HL Deb 15 February 1826 vol 14 cc407-8
The Earl of Darnley

alluded to a misunderstanding of what he had said a few days ago concerning the extension of the poor laws to Ireland, when a noble earl, not then in his place, had brought the state of that country under their lordships' consideration. What he meant was, that he should be sorry if the system of the poor laws, or rather of the abuses of the poor law system of this country, were transferred to Ireland, since they could produce only calamitous results. On the other hand, he thought it was not to be tolerated that, in a country boasting of civilization, it should be possible for individuals to die from actual want; yet he had read of a person dying in the streets of Dublin from starvation. He did not himself mean to bring the subject before their lordships, because there was a noble lord, not then in his place (lord Carberry), who had already moved for certain papers on the subject, and had pledged himself to bring it before their lordships. But if that noble lord did not, he was so impressed with the importance of the subject, that after the holidays he would call their lordships' attention to it.
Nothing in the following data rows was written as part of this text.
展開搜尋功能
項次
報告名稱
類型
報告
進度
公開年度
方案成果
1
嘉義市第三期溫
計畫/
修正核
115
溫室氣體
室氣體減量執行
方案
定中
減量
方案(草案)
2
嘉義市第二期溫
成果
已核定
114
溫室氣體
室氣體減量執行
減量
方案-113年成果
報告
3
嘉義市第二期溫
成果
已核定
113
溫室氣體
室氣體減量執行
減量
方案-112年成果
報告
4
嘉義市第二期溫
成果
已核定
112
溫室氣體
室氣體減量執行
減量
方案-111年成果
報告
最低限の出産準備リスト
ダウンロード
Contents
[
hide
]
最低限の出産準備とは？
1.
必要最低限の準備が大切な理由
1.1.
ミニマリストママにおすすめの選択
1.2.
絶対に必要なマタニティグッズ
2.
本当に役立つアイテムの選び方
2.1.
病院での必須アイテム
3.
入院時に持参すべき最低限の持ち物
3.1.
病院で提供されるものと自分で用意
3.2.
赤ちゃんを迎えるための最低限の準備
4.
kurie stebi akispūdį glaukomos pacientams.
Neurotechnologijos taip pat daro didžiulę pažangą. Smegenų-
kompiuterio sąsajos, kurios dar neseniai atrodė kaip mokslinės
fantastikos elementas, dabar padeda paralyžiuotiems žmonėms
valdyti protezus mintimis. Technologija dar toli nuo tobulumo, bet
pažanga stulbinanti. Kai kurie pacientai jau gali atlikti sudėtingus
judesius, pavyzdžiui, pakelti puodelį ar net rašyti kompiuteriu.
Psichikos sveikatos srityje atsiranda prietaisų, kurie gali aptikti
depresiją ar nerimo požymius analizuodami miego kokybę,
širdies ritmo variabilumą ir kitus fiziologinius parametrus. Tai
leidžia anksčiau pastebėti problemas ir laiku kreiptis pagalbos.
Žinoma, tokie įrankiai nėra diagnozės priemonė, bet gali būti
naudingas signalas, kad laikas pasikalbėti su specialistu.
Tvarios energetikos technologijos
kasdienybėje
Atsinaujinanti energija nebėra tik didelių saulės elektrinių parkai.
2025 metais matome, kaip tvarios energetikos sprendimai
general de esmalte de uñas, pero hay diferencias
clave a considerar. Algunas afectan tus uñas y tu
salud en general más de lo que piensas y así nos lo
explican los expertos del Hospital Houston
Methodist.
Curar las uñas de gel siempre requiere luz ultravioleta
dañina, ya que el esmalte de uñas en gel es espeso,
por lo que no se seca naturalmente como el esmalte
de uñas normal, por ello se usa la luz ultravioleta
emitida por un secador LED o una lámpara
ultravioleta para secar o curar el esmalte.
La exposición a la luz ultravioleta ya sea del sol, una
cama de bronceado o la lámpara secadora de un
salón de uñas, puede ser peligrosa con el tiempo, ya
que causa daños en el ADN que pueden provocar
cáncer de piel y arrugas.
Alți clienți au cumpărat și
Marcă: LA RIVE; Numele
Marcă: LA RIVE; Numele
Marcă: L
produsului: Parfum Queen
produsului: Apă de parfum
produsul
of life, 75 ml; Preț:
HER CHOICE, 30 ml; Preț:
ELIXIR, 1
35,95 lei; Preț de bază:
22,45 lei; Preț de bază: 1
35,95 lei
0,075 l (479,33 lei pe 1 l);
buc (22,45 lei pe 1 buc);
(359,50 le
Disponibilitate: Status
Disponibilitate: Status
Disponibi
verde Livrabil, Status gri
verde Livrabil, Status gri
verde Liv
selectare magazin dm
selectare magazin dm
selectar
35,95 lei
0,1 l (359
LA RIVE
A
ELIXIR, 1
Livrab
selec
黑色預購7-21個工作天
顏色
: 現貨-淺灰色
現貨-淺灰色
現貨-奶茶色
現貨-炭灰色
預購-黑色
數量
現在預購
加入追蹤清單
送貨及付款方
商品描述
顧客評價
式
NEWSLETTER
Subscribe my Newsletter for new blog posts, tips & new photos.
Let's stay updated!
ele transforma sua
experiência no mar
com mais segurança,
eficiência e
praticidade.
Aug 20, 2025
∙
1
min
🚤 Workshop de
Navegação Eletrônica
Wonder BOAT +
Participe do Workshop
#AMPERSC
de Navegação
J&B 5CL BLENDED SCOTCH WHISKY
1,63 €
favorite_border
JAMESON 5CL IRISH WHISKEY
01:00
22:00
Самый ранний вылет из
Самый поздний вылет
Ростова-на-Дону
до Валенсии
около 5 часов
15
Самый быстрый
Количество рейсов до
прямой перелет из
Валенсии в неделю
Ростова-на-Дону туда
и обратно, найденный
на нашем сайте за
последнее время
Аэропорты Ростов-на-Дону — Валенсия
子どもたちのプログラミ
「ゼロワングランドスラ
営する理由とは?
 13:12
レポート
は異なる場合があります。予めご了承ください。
He knew that there were great difficulties in the way; that the poverty of the people was not to be cured by charity; that the only legitimate mode of relieving them was by finding them employment; but he thought it was worthy of their lordships' attention to consider whether or not some modified system might not be practicable.

The Earl of Limerick

rose to express his astonishment that any noble lord should stir a subject fraught with such mischievous consequences as a proposition for introducing the poor laws into Ireland. He was surprised, too, to hear the kind of reason which had been suggested for this extraordinary measure. His noble friend had read in an Irish paper an account of one person having died in the streets of Dublin for want; but, in spite of the poor laws of this country, he had also read in the English newspapers of persons dying from starvation in London. He knew what those laws were, for he had a small property in this country, and he would say, that a more mischievous, a more impoverishing, a more demoralizing system, never existed; and this system, these new projectors wished to extend to Ireland. It was like a man who was suffering under a violent disease, and obliged to have recourse to severe remedies, and who should persist in making some other person submit to the same remedies who was in health. One of the ablest writers on political economy, speaking of the mischievous effect of the poor laws in making provision even for the old and debilitated, had said, "It is impossible it can be otherwise, for it is quite evident, that to make such a provision is to hold out a premium to idleness and profligacy." Ireland was now suffering from an overgrown and unemployed population; but, if the English poor laws were to be introduced, and the people given to understand that all the children they produced would be provided for by the public, the increase of the population would be most alarming. The clergy certainly would profit by it, for there would be a general rush to the priest to get married. The noble lord who had suggested this subject was acquained with Ireland; but, if the information of that noble lord on the situation of the country had been as accurate as his own, he never would have started the idea. It had been said by somebody, that Ireland was used to acts of forfeiture; but he could assure their lordships that the introduction of the poor laws would be a general act of forfeiture of all property whatever. Why should the noble lord wish to throw more inflammable materials into the caldron which was now boiling, and might soon boil over?

The Earl of Darnley

explained, what he meant to state was, that he thought it would be worth their lordships' while to consider whether some modified provision might not be made for the poor of Ireland in certain cases.